++++ TASK MATERIAL ++++

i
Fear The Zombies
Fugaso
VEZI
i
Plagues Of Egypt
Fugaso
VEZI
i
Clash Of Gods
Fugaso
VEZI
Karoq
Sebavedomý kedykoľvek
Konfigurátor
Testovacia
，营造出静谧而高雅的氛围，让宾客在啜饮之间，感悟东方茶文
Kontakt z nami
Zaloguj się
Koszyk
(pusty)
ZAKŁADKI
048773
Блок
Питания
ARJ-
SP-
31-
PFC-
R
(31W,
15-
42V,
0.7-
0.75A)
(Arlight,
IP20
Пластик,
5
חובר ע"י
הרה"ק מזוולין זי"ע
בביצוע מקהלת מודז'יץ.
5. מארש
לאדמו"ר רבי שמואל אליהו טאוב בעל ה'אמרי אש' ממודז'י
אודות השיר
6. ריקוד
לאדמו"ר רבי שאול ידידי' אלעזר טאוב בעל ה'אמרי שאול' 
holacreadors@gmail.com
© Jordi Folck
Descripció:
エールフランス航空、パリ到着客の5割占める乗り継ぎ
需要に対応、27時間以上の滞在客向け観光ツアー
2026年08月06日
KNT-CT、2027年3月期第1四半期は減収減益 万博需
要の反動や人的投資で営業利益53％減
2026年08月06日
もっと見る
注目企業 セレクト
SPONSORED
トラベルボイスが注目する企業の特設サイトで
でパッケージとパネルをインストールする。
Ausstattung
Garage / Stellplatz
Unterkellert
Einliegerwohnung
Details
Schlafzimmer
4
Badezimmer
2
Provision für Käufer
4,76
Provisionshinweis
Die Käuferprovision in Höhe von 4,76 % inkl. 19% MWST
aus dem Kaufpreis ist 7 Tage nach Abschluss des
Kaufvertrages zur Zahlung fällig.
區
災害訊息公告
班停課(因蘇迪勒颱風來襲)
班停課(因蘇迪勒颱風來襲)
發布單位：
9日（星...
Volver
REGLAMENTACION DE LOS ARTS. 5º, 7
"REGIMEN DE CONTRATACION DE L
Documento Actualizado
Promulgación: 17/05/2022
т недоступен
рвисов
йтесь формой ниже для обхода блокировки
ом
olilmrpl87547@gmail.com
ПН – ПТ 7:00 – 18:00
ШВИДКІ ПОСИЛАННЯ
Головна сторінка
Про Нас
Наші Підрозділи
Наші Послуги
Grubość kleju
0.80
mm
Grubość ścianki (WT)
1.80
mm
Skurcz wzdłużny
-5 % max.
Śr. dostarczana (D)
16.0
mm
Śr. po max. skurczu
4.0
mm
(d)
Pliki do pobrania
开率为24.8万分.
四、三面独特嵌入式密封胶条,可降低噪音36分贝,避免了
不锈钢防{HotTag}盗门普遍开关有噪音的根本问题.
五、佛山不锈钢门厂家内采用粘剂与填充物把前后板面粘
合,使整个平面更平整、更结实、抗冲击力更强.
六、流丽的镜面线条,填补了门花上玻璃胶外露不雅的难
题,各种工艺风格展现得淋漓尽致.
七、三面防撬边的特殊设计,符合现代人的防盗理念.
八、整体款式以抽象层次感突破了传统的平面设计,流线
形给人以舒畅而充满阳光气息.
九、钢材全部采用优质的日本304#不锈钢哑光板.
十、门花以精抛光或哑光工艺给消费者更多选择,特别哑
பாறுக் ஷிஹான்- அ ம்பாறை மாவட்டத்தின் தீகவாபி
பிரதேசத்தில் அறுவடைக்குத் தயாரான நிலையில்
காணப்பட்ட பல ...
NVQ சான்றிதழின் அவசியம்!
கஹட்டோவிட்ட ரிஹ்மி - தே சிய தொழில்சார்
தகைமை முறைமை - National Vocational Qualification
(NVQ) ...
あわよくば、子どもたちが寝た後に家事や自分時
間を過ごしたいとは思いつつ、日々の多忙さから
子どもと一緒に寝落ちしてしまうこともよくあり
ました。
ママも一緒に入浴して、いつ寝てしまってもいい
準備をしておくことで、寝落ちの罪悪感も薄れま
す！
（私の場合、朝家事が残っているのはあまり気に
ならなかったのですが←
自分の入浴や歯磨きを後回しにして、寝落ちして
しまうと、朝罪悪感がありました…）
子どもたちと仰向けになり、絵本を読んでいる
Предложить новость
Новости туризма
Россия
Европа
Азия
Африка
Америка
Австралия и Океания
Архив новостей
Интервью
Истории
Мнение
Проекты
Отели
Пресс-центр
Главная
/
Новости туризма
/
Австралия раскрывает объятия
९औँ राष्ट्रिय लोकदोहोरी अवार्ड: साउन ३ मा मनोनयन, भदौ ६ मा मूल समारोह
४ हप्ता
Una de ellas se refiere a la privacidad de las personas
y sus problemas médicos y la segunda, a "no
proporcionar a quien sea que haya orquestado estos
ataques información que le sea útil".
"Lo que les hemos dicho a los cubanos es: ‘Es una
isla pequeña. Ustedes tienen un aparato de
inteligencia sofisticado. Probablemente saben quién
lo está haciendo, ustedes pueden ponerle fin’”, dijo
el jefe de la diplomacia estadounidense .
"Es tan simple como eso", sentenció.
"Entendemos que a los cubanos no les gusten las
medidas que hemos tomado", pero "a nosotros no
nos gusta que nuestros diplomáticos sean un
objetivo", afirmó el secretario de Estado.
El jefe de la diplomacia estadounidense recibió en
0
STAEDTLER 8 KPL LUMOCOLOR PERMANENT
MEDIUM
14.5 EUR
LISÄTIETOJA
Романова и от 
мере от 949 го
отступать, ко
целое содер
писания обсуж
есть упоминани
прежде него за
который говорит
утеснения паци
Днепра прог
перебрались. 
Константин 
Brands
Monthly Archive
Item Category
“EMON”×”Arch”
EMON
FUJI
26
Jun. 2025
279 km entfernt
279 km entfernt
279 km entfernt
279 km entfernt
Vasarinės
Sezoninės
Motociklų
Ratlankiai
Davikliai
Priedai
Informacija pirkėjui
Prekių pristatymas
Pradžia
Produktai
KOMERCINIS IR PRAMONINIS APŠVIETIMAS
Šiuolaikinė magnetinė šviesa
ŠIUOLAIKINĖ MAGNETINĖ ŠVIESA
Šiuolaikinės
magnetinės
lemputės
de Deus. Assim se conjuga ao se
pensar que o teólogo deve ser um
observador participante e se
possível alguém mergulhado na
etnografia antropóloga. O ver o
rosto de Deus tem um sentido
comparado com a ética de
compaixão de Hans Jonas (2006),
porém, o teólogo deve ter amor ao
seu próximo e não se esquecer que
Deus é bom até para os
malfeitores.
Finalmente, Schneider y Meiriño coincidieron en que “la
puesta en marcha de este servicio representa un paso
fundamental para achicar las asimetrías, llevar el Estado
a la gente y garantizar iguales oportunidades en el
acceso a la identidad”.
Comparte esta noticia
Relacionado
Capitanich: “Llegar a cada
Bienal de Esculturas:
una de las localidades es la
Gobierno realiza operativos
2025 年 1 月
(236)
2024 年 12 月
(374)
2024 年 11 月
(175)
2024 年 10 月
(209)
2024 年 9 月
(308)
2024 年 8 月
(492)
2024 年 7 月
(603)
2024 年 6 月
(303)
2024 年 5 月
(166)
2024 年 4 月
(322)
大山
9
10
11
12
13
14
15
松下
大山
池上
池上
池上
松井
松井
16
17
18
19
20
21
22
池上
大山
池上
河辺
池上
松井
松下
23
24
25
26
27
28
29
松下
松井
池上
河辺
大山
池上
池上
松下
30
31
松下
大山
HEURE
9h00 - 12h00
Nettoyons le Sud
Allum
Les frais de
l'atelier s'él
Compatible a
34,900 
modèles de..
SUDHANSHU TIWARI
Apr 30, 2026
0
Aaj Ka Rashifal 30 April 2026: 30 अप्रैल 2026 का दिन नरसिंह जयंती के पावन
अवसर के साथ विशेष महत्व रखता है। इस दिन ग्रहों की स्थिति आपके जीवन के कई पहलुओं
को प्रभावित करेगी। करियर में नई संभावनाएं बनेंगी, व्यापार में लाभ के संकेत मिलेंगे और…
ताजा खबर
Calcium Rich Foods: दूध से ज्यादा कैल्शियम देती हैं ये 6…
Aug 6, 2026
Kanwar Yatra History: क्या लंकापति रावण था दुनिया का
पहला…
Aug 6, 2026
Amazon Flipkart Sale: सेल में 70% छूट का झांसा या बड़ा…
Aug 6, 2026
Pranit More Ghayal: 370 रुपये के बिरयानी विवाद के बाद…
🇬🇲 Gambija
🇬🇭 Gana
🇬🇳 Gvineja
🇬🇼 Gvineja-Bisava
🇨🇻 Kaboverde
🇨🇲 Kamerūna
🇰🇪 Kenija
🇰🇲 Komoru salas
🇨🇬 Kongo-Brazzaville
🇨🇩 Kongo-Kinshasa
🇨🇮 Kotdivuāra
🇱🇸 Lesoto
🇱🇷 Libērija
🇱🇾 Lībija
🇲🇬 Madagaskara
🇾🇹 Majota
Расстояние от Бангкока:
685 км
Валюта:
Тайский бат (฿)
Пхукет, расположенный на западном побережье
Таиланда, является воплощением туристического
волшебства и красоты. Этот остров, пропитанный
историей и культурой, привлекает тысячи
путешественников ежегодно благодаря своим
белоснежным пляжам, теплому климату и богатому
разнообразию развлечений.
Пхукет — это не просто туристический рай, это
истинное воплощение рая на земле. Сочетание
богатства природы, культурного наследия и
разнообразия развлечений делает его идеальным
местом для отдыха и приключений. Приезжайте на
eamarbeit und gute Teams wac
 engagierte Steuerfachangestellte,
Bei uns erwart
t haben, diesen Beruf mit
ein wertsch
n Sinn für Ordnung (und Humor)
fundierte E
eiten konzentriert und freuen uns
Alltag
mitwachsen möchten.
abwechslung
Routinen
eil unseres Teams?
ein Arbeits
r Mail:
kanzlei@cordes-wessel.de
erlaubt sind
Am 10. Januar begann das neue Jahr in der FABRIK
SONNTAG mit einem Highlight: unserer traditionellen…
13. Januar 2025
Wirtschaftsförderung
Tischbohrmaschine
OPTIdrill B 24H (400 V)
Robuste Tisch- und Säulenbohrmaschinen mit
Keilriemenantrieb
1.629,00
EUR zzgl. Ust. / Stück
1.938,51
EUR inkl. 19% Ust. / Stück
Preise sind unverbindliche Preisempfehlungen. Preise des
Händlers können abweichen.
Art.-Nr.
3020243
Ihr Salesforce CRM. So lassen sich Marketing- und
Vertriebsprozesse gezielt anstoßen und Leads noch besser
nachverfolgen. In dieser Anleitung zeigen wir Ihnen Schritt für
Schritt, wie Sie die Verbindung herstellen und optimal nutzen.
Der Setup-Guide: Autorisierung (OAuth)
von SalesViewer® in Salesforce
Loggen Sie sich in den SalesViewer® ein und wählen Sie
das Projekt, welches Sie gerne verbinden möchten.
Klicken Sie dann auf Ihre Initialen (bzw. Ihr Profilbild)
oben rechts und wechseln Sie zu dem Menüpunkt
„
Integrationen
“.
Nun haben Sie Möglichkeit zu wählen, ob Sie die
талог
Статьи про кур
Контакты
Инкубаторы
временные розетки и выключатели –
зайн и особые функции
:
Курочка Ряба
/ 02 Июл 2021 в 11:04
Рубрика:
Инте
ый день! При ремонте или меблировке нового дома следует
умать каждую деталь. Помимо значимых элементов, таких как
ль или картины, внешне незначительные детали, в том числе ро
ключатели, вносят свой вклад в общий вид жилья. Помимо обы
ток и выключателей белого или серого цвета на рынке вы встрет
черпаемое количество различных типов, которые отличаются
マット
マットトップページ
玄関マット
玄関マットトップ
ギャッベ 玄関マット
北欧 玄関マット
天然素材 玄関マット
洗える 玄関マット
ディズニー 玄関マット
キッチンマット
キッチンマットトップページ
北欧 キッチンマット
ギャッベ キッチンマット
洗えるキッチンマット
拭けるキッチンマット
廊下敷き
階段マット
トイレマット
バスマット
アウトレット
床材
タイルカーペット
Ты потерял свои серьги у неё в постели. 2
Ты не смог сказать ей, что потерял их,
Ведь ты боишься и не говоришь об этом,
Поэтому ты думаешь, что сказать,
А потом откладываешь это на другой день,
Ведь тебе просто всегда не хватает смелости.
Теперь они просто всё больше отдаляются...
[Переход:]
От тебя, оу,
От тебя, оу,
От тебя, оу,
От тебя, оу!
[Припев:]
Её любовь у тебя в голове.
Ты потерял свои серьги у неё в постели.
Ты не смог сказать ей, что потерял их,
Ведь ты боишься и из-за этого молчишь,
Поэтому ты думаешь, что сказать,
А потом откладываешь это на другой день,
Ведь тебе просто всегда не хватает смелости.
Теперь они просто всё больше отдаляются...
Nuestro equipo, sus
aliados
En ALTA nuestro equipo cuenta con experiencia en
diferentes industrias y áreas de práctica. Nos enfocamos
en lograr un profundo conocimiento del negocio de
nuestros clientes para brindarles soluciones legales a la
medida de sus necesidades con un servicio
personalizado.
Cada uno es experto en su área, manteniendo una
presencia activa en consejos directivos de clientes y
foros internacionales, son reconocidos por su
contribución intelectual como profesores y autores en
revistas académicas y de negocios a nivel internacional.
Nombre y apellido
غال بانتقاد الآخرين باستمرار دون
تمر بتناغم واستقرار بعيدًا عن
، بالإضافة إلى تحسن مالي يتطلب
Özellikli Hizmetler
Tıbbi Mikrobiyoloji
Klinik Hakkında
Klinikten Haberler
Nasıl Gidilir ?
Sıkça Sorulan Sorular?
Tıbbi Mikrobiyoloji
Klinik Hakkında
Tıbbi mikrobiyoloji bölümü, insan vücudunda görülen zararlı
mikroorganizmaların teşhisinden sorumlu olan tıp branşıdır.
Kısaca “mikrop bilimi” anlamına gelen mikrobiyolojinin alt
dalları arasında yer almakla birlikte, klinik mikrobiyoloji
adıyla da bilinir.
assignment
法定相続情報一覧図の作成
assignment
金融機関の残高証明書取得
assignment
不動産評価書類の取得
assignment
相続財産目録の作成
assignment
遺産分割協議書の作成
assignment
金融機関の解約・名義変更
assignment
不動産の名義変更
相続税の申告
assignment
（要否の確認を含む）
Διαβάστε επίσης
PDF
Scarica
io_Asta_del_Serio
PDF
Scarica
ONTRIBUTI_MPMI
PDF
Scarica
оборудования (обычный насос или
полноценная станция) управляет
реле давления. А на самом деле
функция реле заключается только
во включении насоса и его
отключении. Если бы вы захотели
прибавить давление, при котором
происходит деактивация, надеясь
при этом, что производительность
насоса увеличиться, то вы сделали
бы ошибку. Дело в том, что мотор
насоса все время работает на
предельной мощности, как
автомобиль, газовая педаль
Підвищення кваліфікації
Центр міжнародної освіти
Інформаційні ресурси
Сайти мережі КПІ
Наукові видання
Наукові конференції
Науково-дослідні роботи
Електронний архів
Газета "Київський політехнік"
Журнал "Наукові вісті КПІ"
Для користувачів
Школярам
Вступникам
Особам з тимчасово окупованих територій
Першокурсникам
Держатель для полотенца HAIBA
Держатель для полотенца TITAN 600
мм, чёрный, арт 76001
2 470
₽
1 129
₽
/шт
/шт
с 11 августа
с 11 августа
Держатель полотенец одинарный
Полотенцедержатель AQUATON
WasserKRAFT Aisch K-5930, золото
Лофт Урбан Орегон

++++

YOUR TASK ::
Could you filter the entries above for lines holding the string "Помимо" and copy them?

SOLUTION ::
умать каждую деталь. Помимо значимых элементов, таких как
ключатели, вносят свой вклад в общий вид жилья. Помимо обы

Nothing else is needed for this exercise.